No. of Fields using Awk

pchegoor · July 31, 2011, 3:20am

Hi,
Could someone please let me know me how i can use an awk command to print the No. of fields of each file present in a Directory?Suppose the Directory has 5 text files in which the first record in each file contains fields separated by a '|'. I need to use a awk command to display the No of fields for each of these txt files as follows:

Name1.txt 30
Name2.txt 12
Name3.txt 10
Name4.txt 21
Name5.txt 0

Also some of these txt files may be empty and i need to print '0' for the No. of fields in this case as shown above. Is this Possible.Please suggest.

Thanks .

yazu · July 31, 2011, 3:28am

Try:

awk -F'|'  'FNR == 1 { print FILENAME, NF}'  DIRECTORY/*

pchegoor · July 31, 2011, 3:41am

Thanks Yazu. Your command worked well except it does not print the filename.txt and '0' for a file which is empty.Is there any way to get this?

yazu · July 31, 2011, 4:09am

From GNU awk manual:
"All known awk implementations silently skip over zero-length files. This is a by-product of awk's implicit read-a-record-and-match-against-the-rules loop: when awk tries to read a record from an empty file, it immediately receives an end of file indication, closes the file, and proceeds on to the next command-line data file, without executing any user-level awk program code."

GNU awk can deal with this but it's very specific. I believe it's better to write a shell script.

itkamaraj · July 31, 2011, 4:42am

for i in *.txt; do wc -l $i; done

mirni · July 31, 2011, 5:15am

tha will print the number of lines, not the number of fields, as the OP wanted.

You could do with awk, with a little hack -- use a shell loop around it and getline in BEGIN section, that is before the processing of file starts:

for i in *.txt ; do 
  awk  -F"|" 'BEGIN{
     if(getline < "'$i'") 
       {print "'$i'", NF} 
     else print "'$i' 0"}' 
 done

Scrutinizer · July 31, 2011, 1:03pm

Try:

awk -F\| 'BEGIN{for(i=1;i<ARGC;i++){f=ARGV;print f,(getline<f)?NF:0}}' *.txt

agama · July 31, 2011, 1:37pm

I think it is important to note that Scrutinizer's solution is the most efficient as it will need to read one line from each file. Any solution that uses something like

FNR == 1 { action }

will read all lines from all files. If the files being tested are large, this could take a significant amount of time to do an awful lot of unneeded I/O.

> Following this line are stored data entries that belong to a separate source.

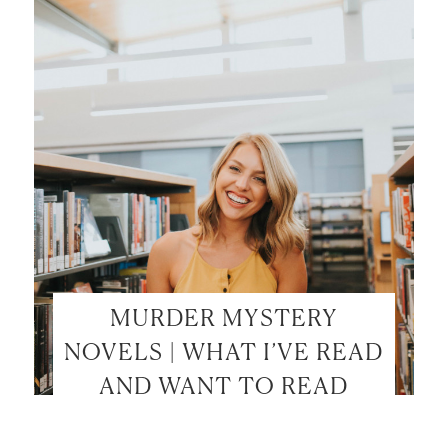
LET’S BE FRIENDS!
SUBSCRIBE FOR WEEKLY POSTS AND TO EASILY
SHOP MY LOOKS!
MURDER MYSTERY
NOVELS | WHAT I’VE READ
AND WANT TO READ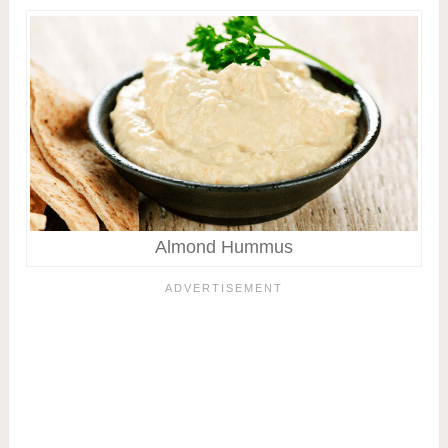
Almond Hummus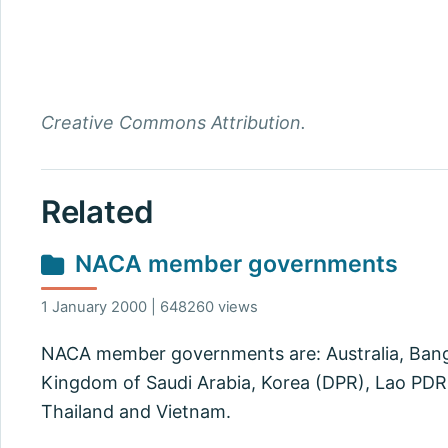
Creative Commons Attribution.
Related
NACA member governments
1 January 2000 | 648260 views
NACA member governments are: Australia, Bangla
Kingdom of Saudi Arabia, Korea (DPR), Lao PDR, 
Thailand and Vietnam.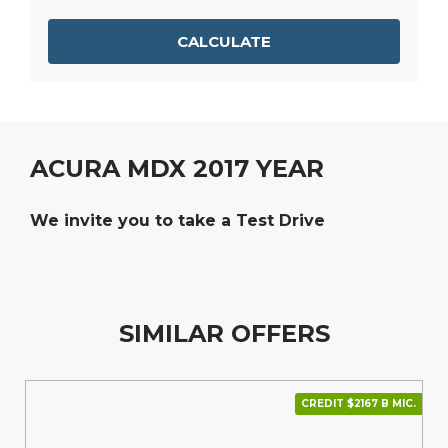
CALCULATE
ACURA MDX 2017 YEAR
We invite you to take a Test Drive
SIMILAR OFFERS
CREDIT $2167 В МІС.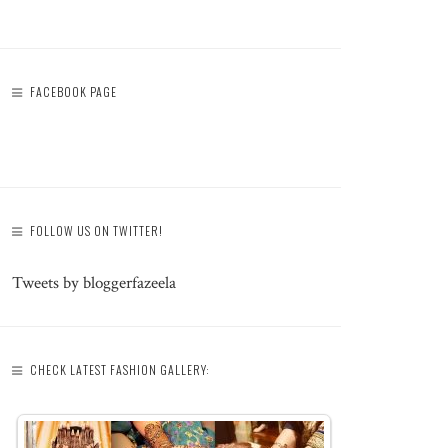
FACEBOOK PAGE
FOLLOW US ON TWITTER!
Tweets by bloggerfazeela
CHECK LATEST FASHION GALLERY: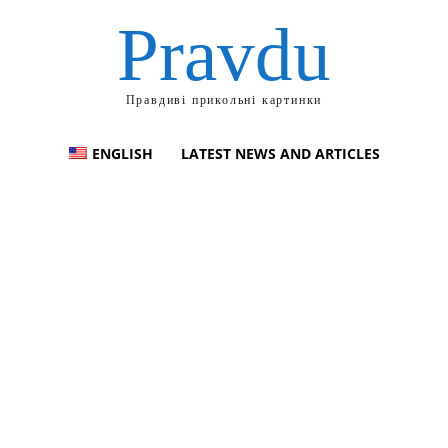
Pravdu
Правдиві прикольні картинки
ENGLISH
LATEST NEWS AND ARTICLES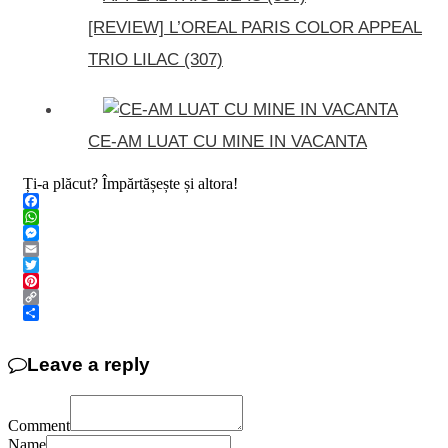
[REVIEW] L’OREAL PARIS COLOR APPEAL
TRIO LILAC (307)
CE-AM LUAT CU MINE IN VACANTA
Ți-a plăcut? Împărtășește și altora!
Facebook
WhatsApp
Messenger
Email
Twitter
Pinterest
Copy
Link
Share
Leave a reply
Comment
Name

The only suggestion I'd make is to close the file after getting the first line. If there are a lot of files in the parameter list, not closing the file after use could result in exceeding the max open file descriptors limit for the process.

awk -F\| 'BEGIN{for(i=1;i<ARGC;i++){f=ARGV;print f,(getline<f)?NF:0; close(f);}}' *.txt

pchegoor · July 31, 2011, 7:24pm

Thanks Scrutinizer. This was a very very helpful awk command (or rather a combination of commands).

---------- Post updated at 06:24 PM ---------- Previous update was at 06:22 PM ----------

Thanks Agama for the helpful addition.